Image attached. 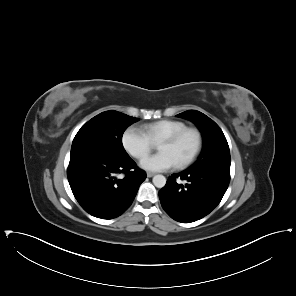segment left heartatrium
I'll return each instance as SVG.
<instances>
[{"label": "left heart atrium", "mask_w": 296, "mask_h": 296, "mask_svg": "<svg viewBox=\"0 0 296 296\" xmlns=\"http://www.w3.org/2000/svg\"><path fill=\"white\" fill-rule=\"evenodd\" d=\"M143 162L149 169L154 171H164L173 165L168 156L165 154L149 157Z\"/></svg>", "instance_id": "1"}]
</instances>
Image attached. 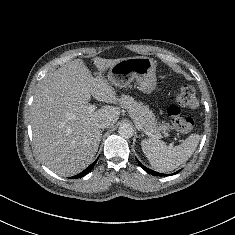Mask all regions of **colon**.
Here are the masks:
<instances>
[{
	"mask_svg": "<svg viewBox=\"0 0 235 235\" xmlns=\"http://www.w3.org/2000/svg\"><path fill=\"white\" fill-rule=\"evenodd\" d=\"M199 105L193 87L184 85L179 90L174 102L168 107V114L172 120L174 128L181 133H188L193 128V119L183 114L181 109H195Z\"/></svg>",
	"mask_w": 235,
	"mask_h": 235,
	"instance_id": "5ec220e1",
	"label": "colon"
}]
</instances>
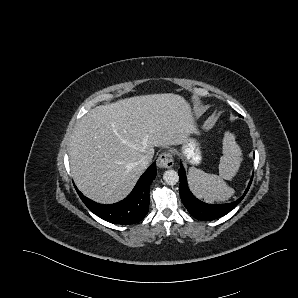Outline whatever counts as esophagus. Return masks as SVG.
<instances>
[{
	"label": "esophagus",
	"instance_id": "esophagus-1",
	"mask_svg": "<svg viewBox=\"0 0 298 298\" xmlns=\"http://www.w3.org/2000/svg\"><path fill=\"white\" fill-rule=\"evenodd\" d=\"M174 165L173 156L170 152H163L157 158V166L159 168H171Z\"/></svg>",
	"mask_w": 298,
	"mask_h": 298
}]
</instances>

Your instructions
Before answering, count every line of the records that contains "xmlns"; the answer is that number and nothing more.

Exercise solution
3